#### Information provided

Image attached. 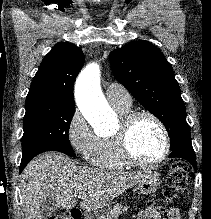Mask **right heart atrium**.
<instances>
[{
    "label": "right heart atrium",
    "instance_id": "d8ad5b80",
    "mask_svg": "<svg viewBox=\"0 0 211 219\" xmlns=\"http://www.w3.org/2000/svg\"><path fill=\"white\" fill-rule=\"evenodd\" d=\"M67 140L71 148L81 157L89 158L98 137L79 110H75L68 122Z\"/></svg>",
    "mask_w": 211,
    "mask_h": 219
}]
</instances>
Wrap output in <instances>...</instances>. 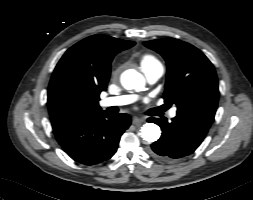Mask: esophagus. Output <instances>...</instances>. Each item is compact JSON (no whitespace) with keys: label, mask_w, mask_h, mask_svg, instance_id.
Wrapping results in <instances>:
<instances>
[{"label":"esophagus","mask_w":253,"mask_h":200,"mask_svg":"<svg viewBox=\"0 0 253 200\" xmlns=\"http://www.w3.org/2000/svg\"><path fill=\"white\" fill-rule=\"evenodd\" d=\"M143 121H144V120L141 119V118L134 117L133 120H132V123H133L134 125H137V124L143 123Z\"/></svg>","instance_id":"34e87169"}]
</instances>
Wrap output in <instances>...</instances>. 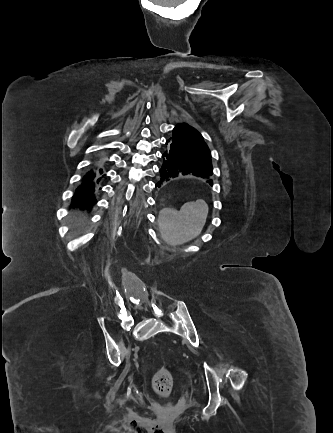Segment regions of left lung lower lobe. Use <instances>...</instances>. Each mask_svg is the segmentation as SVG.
I'll return each mask as SVG.
<instances>
[{
	"label": "left lung lower lobe",
	"instance_id": "0a47b994",
	"mask_svg": "<svg viewBox=\"0 0 333 433\" xmlns=\"http://www.w3.org/2000/svg\"><path fill=\"white\" fill-rule=\"evenodd\" d=\"M213 174L212 163L199 157L186 147L175 141H166V149L162 154L160 180L156 183L161 187L172 179L190 175L209 178ZM209 183L212 185V181Z\"/></svg>",
	"mask_w": 333,
	"mask_h": 433
}]
</instances>
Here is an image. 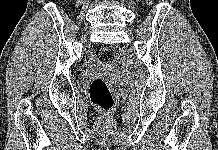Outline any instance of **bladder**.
<instances>
[{
    "mask_svg": "<svg viewBox=\"0 0 218 150\" xmlns=\"http://www.w3.org/2000/svg\"><path fill=\"white\" fill-rule=\"evenodd\" d=\"M99 69L103 70V71H108L110 70V66L107 65V64H100V65H97Z\"/></svg>",
    "mask_w": 218,
    "mask_h": 150,
    "instance_id": "obj_1",
    "label": "bladder"
}]
</instances>
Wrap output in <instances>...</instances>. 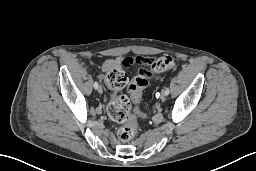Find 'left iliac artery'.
<instances>
[{
    "mask_svg": "<svg viewBox=\"0 0 256 171\" xmlns=\"http://www.w3.org/2000/svg\"><path fill=\"white\" fill-rule=\"evenodd\" d=\"M164 92H165L166 95H168L169 94V88H165Z\"/></svg>",
    "mask_w": 256,
    "mask_h": 171,
    "instance_id": "44dca946",
    "label": "left iliac artery"
}]
</instances>
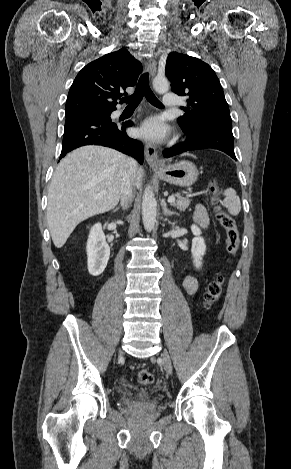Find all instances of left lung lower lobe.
Returning <instances> with one entry per match:
<instances>
[{"label":"left lung lower lobe","mask_w":291,"mask_h":469,"mask_svg":"<svg viewBox=\"0 0 291 469\" xmlns=\"http://www.w3.org/2000/svg\"><path fill=\"white\" fill-rule=\"evenodd\" d=\"M187 133L184 143L163 151L164 157L169 158L190 150L213 148L225 152L236 160L232 130L208 127Z\"/></svg>","instance_id":"0a47b994"}]
</instances>
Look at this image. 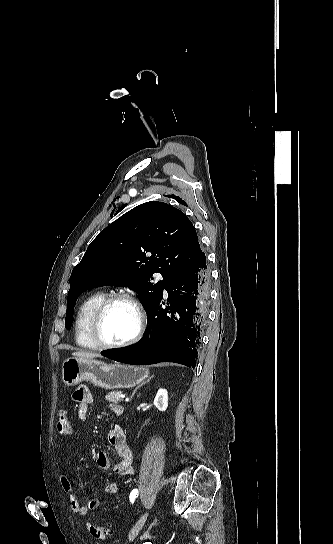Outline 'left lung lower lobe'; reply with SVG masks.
I'll return each mask as SVG.
<instances>
[{"label": "left lung lower lobe", "instance_id": "1", "mask_svg": "<svg viewBox=\"0 0 333 544\" xmlns=\"http://www.w3.org/2000/svg\"><path fill=\"white\" fill-rule=\"evenodd\" d=\"M166 291V308H162V296L148 309L149 325L140 341L101 354L128 364L166 361L194 368L210 291V271L204 252L171 281Z\"/></svg>", "mask_w": 333, "mask_h": 544}]
</instances>
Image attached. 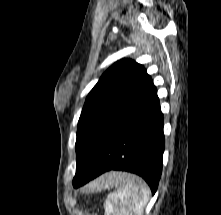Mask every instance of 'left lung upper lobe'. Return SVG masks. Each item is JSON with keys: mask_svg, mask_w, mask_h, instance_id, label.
<instances>
[{"mask_svg": "<svg viewBox=\"0 0 221 215\" xmlns=\"http://www.w3.org/2000/svg\"><path fill=\"white\" fill-rule=\"evenodd\" d=\"M150 80L146 69L131 59L112 65L90 91L78 122L77 166L73 182L91 168L118 115L142 92Z\"/></svg>", "mask_w": 221, "mask_h": 215, "instance_id": "1", "label": "left lung upper lobe"}]
</instances>
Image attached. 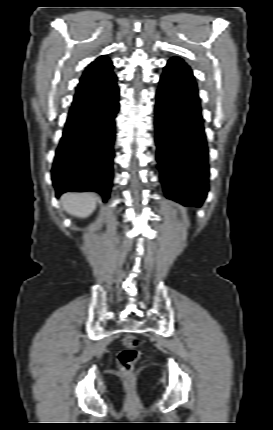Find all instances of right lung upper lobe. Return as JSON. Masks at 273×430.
I'll list each match as a JSON object with an SVG mask.
<instances>
[{"label":"right lung upper lobe","instance_id":"1","mask_svg":"<svg viewBox=\"0 0 273 430\" xmlns=\"http://www.w3.org/2000/svg\"><path fill=\"white\" fill-rule=\"evenodd\" d=\"M112 62L105 56H100L91 63L84 71L78 89L74 96L73 104L85 99L92 85L97 84L110 76H114L112 73Z\"/></svg>","mask_w":273,"mask_h":430}]
</instances>
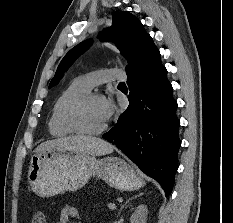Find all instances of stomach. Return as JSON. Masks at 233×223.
<instances>
[{
  "label": "stomach",
  "instance_id": "obj_1",
  "mask_svg": "<svg viewBox=\"0 0 233 223\" xmlns=\"http://www.w3.org/2000/svg\"><path fill=\"white\" fill-rule=\"evenodd\" d=\"M91 177H100L121 191H133L144 185L135 169L121 157L97 159L96 155H85L52 145L42 147L30 159L28 179L32 191L39 197L77 191Z\"/></svg>",
  "mask_w": 233,
  "mask_h": 223
}]
</instances>
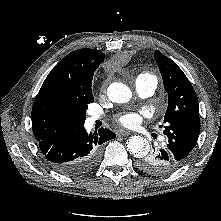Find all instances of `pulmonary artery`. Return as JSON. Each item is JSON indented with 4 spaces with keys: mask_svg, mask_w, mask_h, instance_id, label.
Returning <instances> with one entry per match:
<instances>
[{
    "mask_svg": "<svg viewBox=\"0 0 221 221\" xmlns=\"http://www.w3.org/2000/svg\"><path fill=\"white\" fill-rule=\"evenodd\" d=\"M157 88V81L151 77H138L135 82V89L137 94L142 98L150 97L154 94ZM100 118L98 114H91L89 122L92 124Z\"/></svg>",
    "mask_w": 221,
    "mask_h": 221,
    "instance_id": "e3ab8cb5",
    "label": "pulmonary artery"
}]
</instances>
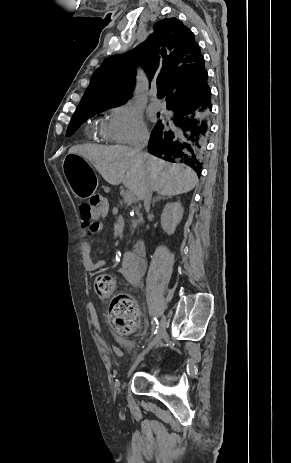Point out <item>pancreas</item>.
<instances>
[{
  "mask_svg": "<svg viewBox=\"0 0 291 463\" xmlns=\"http://www.w3.org/2000/svg\"><path fill=\"white\" fill-rule=\"evenodd\" d=\"M137 217H138V221L137 222H134L133 221V225L136 226L138 222H141L143 220V217L140 213H137Z\"/></svg>",
  "mask_w": 291,
  "mask_h": 463,
  "instance_id": "1",
  "label": "pancreas"
}]
</instances>
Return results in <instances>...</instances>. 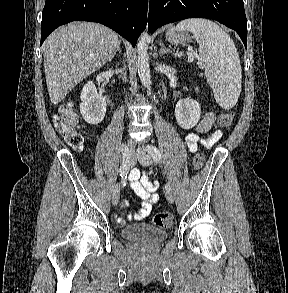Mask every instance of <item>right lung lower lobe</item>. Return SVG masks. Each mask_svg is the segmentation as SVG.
Returning <instances> with one entry per match:
<instances>
[{
  "mask_svg": "<svg viewBox=\"0 0 288 293\" xmlns=\"http://www.w3.org/2000/svg\"><path fill=\"white\" fill-rule=\"evenodd\" d=\"M147 7V0H46L40 45L60 25L82 20L104 24L135 46L146 26Z\"/></svg>",
  "mask_w": 288,
  "mask_h": 293,
  "instance_id": "obj_1",
  "label": "right lung lower lobe"
}]
</instances>
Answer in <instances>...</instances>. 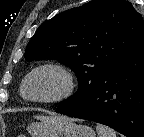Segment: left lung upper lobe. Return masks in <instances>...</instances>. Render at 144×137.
<instances>
[{
	"label": "left lung upper lobe",
	"mask_w": 144,
	"mask_h": 137,
	"mask_svg": "<svg viewBox=\"0 0 144 137\" xmlns=\"http://www.w3.org/2000/svg\"><path fill=\"white\" fill-rule=\"evenodd\" d=\"M144 19L125 0H93L44 22L28 43L27 61L56 59L76 74L82 99L101 76L135 45Z\"/></svg>",
	"instance_id": "left-lung-upper-lobe-1"
}]
</instances>
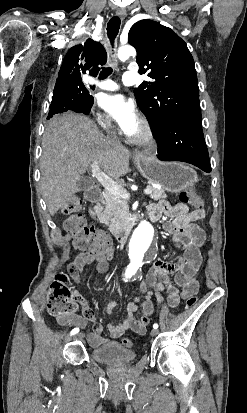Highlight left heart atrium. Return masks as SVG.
<instances>
[{
  "mask_svg": "<svg viewBox=\"0 0 247 413\" xmlns=\"http://www.w3.org/2000/svg\"><path fill=\"white\" fill-rule=\"evenodd\" d=\"M100 103L117 120L121 131L126 136L132 137L141 126L142 120L136 106L123 95H103Z\"/></svg>",
  "mask_w": 247,
  "mask_h": 413,
  "instance_id": "39dd6f15",
  "label": "left heart atrium"
}]
</instances>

########

When you reach the line that contains "Highlight left heart", start copying the listing word for word and stop only after its last line, without any pictures.

Highlight left heart atrium. Return masks as SVG.
<instances>
[{
  "mask_svg": "<svg viewBox=\"0 0 247 413\" xmlns=\"http://www.w3.org/2000/svg\"><path fill=\"white\" fill-rule=\"evenodd\" d=\"M100 103L117 120L121 131L126 136L132 137L141 126L142 120L136 106L123 95H103Z\"/></svg>",
  "mask_w": 247,
  "mask_h": 413,
  "instance_id": "39dd6f15",
  "label": "left heart atrium"
}]
</instances>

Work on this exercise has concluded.